# Weed Eater TE475Y Carb Issues?



## chiltz (Jul 16, 2007)

Hi All,

I bought a trimmer over the weekend and it will not run correctly. I used the synthetic oil that came with it to mix a gallon of gas. I followed the cold start startup instructions. What happened is that on Full Choke, the engine started and runs for about 3 seconds. Then on Half Choke, the engine will start and run for about 3 seconds. When the choke is was set to "run", then engine would not run at all. The Engine would not idle with the choke on, it needed the throttle to be on full and it sounded like the engine was being flooded.

What I did was adjust the idle screw a bit. The engine will now start with the choke off, it will idle for abour 5 seconds. If I apply the throttle at all, it floods out and dies.

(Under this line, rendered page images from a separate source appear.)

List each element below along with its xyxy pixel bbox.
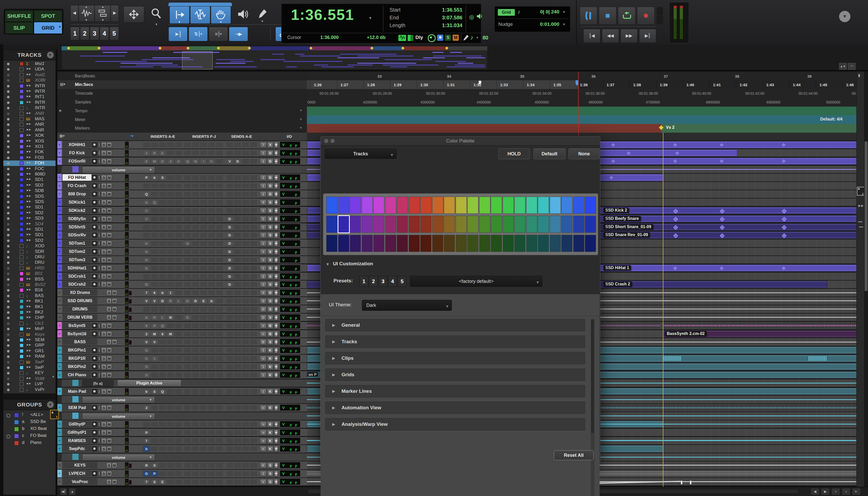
zoomer-tool-button[interactable]: ▼	[146, 6, 166, 26]
timeline-insertion-icon[interactable]: ⬆	[857, 73, 861, 78]
io-fader-icon[interactable]	[274, 232, 279, 238]
io-fader-icon[interactable]	[274, 191, 279, 197]
input-monitor-button[interactable]: ⎮	[98, 233, 101, 238]
io-input-chip[interactable]: S	[260, 298, 267, 304]
insert-f-j-slot[interactable]	[208, 446, 215, 452]
sidebar-item-ANR[interactable]: ►►ANR	[3, 122, 56, 127]
send-a-e-slot[interactable]	[242, 233, 249, 238]
insert-a-e-slot[interactable]	[159, 241, 166, 246]
insert-a-e-slot[interactable]	[167, 142, 174, 148]
insert-a-e-assignment[interactable]: M	[151, 331, 158, 337]
insert-f-j-slot[interactable]	[208, 356, 215, 361]
pause-button[interactable]	[580, 7, 597, 25]
insert-a-e-slot[interactable]	[167, 405, 174, 410]
scroll-up-button[interactable]: ▲	[69, 488, 76, 495]
send-a-e-assignment[interactable]: D	[226, 274, 233, 279]
fx-slot-label[interactable]: (fx a)	[82, 380, 114, 387]
insert-a-e-assignment[interactable]: 2	[143, 405, 150, 410]
show-hide-dot[interactable]	[7, 328, 10, 330]
automation-mode-box[interactable]: Vpp	[280, 298, 300, 304]
io-input-chip[interactable]: D	[260, 306, 267, 312]
io-fader-icon[interactable]	[274, 314, 279, 321]
insert-a-e-slot[interactable]	[151, 438, 158, 444]
insert-f-j-slot[interactable]	[192, 216, 199, 222]
color-swatch[interactable]	[503, 197, 514, 214]
io-fader-icon[interactable]	[274, 249, 279, 255]
io-fader-icon[interactable]	[274, 347, 279, 353]
insert-f-j-slot[interactable]	[216, 446, 223, 452]
insert-f-j-slot[interactable]	[192, 331, 199, 337]
record-enable-button[interactable]	[92, 233, 97, 238]
insert-a-e-assignment[interactable]: b	[143, 266, 150, 271]
track-color-chip[interactable]	[20, 90, 24, 93]
show-hide-dot[interactable]	[7, 334, 10, 336]
sidebar-item-FOS[interactable]: ►►FOS	[3, 155, 56, 160]
track-color-chip[interactable]	[20, 139, 24, 143]
ruler-label-Timecode[interactable]: Timecode	[57, 89, 307, 98]
color-swatch[interactable]	[456, 197, 467, 214]
grabber-tool-button[interactable]: ▼	[211, 6, 231, 24]
automation-mode-box[interactable]: Vp	[280, 232, 300, 238]
io-output-chip[interactable]: B	[267, 331, 273, 337]
io-fader-icon[interactable]	[274, 339, 279, 345]
insert-a-e-slot[interactable]	[167, 266, 174, 271]
io-fader-icon[interactable]	[274, 274, 279, 279]
send-a-e-slot[interactable]	[250, 183, 257, 189]
mute-button[interactable]: M	[107, 175, 112, 181]
send-a-e-slot[interactable]	[242, 356, 249, 361]
send-a-e-slot[interactable]	[242, 323, 249, 328]
insert-f-j-slot[interactable]	[216, 331, 223, 337]
show-hide-dot[interactable]	[7, 355, 10, 358]
track-color-chip[interactable]	[20, 327, 24, 331]
io-fader-icon[interactable]	[274, 331, 279, 337]
main-counter-dropdown-icon[interactable]: ▼	[369, 16, 372, 20]
track-row-SDTom3[interactable]: ▼SDTom3⎮SMbD1SVp	[57, 256, 307, 264]
io-input-chip[interactable]: 1	[260, 265, 267, 271]
show-hide-dot[interactable]	[7, 344, 10, 347]
send-a-e-slot[interactable]	[226, 438, 233, 444]
insert-a-e-slot[interactable]	[175, 266, 182, 271]
track-collapse-chip[interactable]: ▼	[57, 289, 62, 296]
insert-f-j-slot[interactable]	[200, 389, 207, 394]
io-input-chip[interactable]: 1	[260, 191, 267, 197]
sidebar-item-B01[interactable]: ШB01	[3, 271, 56, 276]
automation-type-dropdown[interactable]: volume▼	[82, 454, 155, 461]
track-collapse-chip[interactable]: ▼	[57, 322, 62, 329]
insert-f-j-slot[interactable]	[208, 315, 215, 320]
insert-a-e-slot[interactable]	[175, 347, 182, 353]
insert-f-j-slot[interactable]	[192, 233, 199, 238]
record-enable-button[interactable]	[92, 323, 97, 328]
apply-to-dropdown[interactable]: Tracks▼	[325, 149, 396, 159]
send-a-e-slot[interactable]	[242, 389, 249, 394]
show-hide-dot[interactable]	[7, 306, 10, 308]
track-row-SDHiHat1[interactable]: ▼SDHiHat1⎮SMbD1SVp	[57, 264, 307, 272]
insert-a-e-slot[interactable]	[167, 471, 174, 476]
solo-button[interactable]: S	[101, 405, 106, 410]
track-color-chip[interactable]	[20, 360, 24, 364]
automation-mode-box[interactable]: Vpp	[280, 347, 300, 353]
insert-f-j-slot[interactable]	[200, 323, 207, 328]
insert-f-j-assignment[interactable]: D	[184, 298, 191, 304]
insert-a-e-assignment[interactable]: C	[143, 356, 150, 361]
color-swatch[interactable]	[444, 235, 455, 252]
insert-a-e-assignment[interactable]: Q	[159, 389, 166, 394]
show-hide-dot[interactable]	[7, 179, 10, 181]
insert-a-e-assignment[interactable]: L	[159, 315, 166, 320]
track-color-chip[interactable]	[20, 299, 24, 303]
record-enable-button[interactable]	[92, 274, 97, 279]
track-row-XO Drums[interactable]: ▼XO DrumsSM76b1XDVpp	[57, 289, 307, 296]
insert-a-e-slot[interactable]	[159, 307, 166, 312]
io-input-chip[interactable]: n	[260, 331, 267, 337]
mute-button[interactable]: M	[107, 372, 112, 378]
mute-button[interactable]: M	[107, 430, 112, 435]
insert-a-e-assignment[interactable]: 2	[143, 216, 150, 222]
automation-mode-box[interactable]: Vpp	[280, 339, 300, 345]
send-a-e-slot[interactable]	[226, 298, 233, 304]
insert-f-j-slot[interactable]	[184, 233, 191, 238]
insert-f-j-slot[interactable]	[184, 405, 191, 410]
send-a-e-slot[interactable]	[250, 298, 257, 304]
insert-f-j-slot[interactable]	[192, 446, 199, 452]
show-hide-dot[interactable]	[7, 184, 10, 187]
sidebar-item-VxPr[interactable]: ↓VxPr	[3, 387, 56, 392]
sidebar-item-BK2[interactable]: ►►BK2	[3, 310, 56, 315]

Any help or advice anybod can give me would be much appreiated. I am not much of a mechanic, so I don't want to tinker too much with the carb and really mess it up.


----------



## hankster (Jan 1, 1998)

Since it is new take it back for repair. ANY adjustments or work you do on it could void the warranty.


----------



## chiltz (Jul 16, 2007)

So I took back the trimmer and got a replacement of the same model. This one has a simliar issue. I can get it to start but not stay going. If I give it any throttle, it sounds as if its being flooded and then dies. I have noticed that when it does this, puff of smoke or steam is coming ouf of the choke. Any idea's? Is it something I am not doing right or an inherant issue with this model of trimmer?


----------



## hankster (Jan 1, 1998)

As long as you are using fuel mix that you have JUST mixed up, I would guess it is running lean as the carbs tend to be set on the lean side from the factory. If the fuel mix has been sitting around for a few months, was mixed using old gas or is from an old fuel can, it could also be causing the same type problem.


----------



## chiltz (Jul 16, 2007)

- Gas can is new
- Fuel mix is 2 weeks old.
- I shook up the gas before putting it into the 2nd trimmer just to be sure

Can I add more oil to the gas? If so, any way to know how much, or should I just add it a little bit at a time. I used synthetic oil that came with the trimmer, mixture was 100ml of oil into 3.78 (1 gal) of gas.


----------



## hankster (Jan 1, 1998)

Mix is correct. The problem with these trimmers is the engine design is old. To meet EPA standards they have to run them real lean and many times they are just too lean from the factory to run properly. Not sure where you bought it but if you can have it send in for repair, they should correct the lean condition... if not the only choice is to find a way to adjust the carb and open each fuel mixture screw about 1/4 turn.


----------